Carlo, Terri saw, was smiling grimly at the table. But though Blair Montgomery's participation had to be viewed as a stroke of luck, the dynamic of this hearing—a battle between Montgomery and Nhu, with the opposing lawyers as their surrogates—was made even more unpredictable by the silence of Judge Sanders.

'The requirements of AEDPA,' Pell responded, 'are not a technicality but the will of Congress. If Yancey James could not have discovered Payton Price's confession, Rennell Price cannot show that James was inadequate, and therefore fails that requirement of AEDPA. Conversely, if Rennell now complains that James should have questioned Fleet's credibility, that is not 'new evidence' at all, and therefore should have been presented earlier. Because Rennell Price fails both tests under AEDPA, this Court cannot consider his claim of innocence.'

'Let's get to that,' Montgomery said crisply. 'Assuming, Ms. Paget, that you do satisfy the prerequisites outlined by Mr. Pell, why does Payton's confession entitle your client to go free? Or, at least, to receive a new trial?'

'And while you answer that,' Judge Nhu cut in, 'perhaps you can explain why that confession is 'clear and convincing' evidence of his brother's innocence.'

Terri knew that her next few words might mean Rennell's life or death. 'Your Honors,' she began, 'there is no direct evidence of Rennell Price's guilt. In fact, the only admitted witness to Thuy Sen's death, Payton Price, claims that Rennell was sleeping.' She paused, slowing her speech for emphasis. 'The key witness against Rennell was Eddie Fleet, who admitted disposing of the body. We know that he escaped prosecution by fingering Rennell Price. We believe—and there is nothing to refute us—that Fleet could testify in such persuasive detail because he was the actual murderer.

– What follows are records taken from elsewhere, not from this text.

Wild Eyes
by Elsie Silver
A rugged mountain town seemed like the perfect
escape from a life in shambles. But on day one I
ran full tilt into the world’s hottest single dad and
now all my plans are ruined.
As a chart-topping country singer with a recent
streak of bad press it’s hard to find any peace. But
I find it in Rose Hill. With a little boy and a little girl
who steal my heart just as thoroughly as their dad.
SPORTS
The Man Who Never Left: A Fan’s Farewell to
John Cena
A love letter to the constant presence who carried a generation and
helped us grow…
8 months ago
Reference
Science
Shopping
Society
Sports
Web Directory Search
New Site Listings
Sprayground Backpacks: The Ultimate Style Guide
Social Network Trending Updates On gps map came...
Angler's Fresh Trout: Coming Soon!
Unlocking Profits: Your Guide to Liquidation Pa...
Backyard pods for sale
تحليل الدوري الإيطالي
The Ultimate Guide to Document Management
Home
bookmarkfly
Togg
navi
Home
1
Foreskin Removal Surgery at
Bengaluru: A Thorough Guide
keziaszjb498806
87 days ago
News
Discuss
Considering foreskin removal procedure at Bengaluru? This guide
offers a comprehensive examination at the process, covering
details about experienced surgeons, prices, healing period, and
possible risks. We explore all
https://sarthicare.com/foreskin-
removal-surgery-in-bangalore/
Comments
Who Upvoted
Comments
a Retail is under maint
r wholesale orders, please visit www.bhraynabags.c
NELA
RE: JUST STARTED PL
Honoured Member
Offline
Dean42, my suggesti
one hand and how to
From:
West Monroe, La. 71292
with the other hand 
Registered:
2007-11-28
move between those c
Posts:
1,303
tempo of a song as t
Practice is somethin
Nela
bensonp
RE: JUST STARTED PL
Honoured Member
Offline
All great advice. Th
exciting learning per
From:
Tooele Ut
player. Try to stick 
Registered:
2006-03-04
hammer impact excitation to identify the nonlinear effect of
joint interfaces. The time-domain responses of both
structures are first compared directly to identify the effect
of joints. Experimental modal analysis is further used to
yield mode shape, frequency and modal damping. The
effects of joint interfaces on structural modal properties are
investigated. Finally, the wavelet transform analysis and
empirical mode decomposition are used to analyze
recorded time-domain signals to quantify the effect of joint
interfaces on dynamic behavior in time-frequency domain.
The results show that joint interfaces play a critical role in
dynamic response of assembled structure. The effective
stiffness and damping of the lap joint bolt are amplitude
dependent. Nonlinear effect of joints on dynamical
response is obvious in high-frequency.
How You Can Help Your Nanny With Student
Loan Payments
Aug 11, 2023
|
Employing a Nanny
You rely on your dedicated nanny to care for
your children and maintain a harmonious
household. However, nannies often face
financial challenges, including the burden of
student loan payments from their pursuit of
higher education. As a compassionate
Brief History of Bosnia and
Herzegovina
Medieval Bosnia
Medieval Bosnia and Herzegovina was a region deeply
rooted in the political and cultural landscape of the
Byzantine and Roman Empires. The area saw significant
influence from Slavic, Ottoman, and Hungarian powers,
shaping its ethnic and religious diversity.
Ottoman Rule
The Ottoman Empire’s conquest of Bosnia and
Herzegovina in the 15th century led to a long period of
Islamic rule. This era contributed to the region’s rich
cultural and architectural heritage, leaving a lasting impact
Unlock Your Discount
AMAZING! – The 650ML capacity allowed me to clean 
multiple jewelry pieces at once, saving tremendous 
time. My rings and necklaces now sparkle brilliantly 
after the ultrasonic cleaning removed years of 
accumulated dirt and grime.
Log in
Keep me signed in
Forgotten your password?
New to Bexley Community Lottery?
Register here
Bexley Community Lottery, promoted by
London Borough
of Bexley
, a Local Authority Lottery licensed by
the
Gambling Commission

'Under this circuit's holding in Carriger v. Stewart, Rennell Price is not required to affirmatively prove his innocence but simply to present sufficient evidence of innocence to 'undermine confidence in the outcome of the trial'—'

'Or,' Nhu interrupted, 'put another way, that Mr. James's supposed failures 'probably resulted in the conviction of one who is actually innocent.' Does Ms. Paget's new evidence suggest that probability, Mr. Pell?'

'The eleventh-hour accusation,' Pell asked rhetorically, 'of an admitted murderer of a child, made against a witness he also tried to have murdered? Of course not. This is a last-ditch effort to have the State of California do to Eddie Fleet what Payton Price couldn't do himself—exact jailhouse revenge. The very kind of abuse AEDPA is meant to stop.' Pell sat back, palms on the table, speaking with renewed confidence. 'Fifteen years ago, the Superior Court of California held an utterly fair trial, after which twelve jurors condemned Rennell Price to death. Three times since—on direct appeal, on a prior petition, and now on this petition—the California Supreme Court has upheld that judgment. It is time to end this matter, today.'

'So soon?' Blair Montgomery asked. 'Carriger rested on a standard enunciated by the U.S. Supreme Court: whether, given the new evidence, 'it is more likely than not that no reasonable juror would have found the defendant guilty beyond a reasonable doubt.' On the evidence before us today—which Ms. Paget fairly described— could you, as a juror, convict Mr. Price in good conscience?'

The question, stunning in its directness, caught Pell short. He glanced at Janice Terrell, who bit her lip. 'The California Supreme Court,' Pell ventured, 'decided as a question of fact that the 'new' evidence of innocence was insufficient.'

'I know all about AEDPA,' Montgomery snapped. 'I know all about the California Supreme Court. I even took the ten seconds or so required to read its opinion—in its entirety. So please answer my question.'

Pell shrugged, a silent gesture of helplessness. 'I can't put myself in the place of a juror,' he answered. 'My answer is appropriate under AEDPA—this Court cannot say that the California Supreme Court's refusal to believe Payton Price's confession is in error, and therefore should not overrule it—'

'If it doesn't,' Terri cut in, 'then even this cursory opinion is beyond review. So it is well to ask on what basis this Court should 'defer' to the California Supreme Court.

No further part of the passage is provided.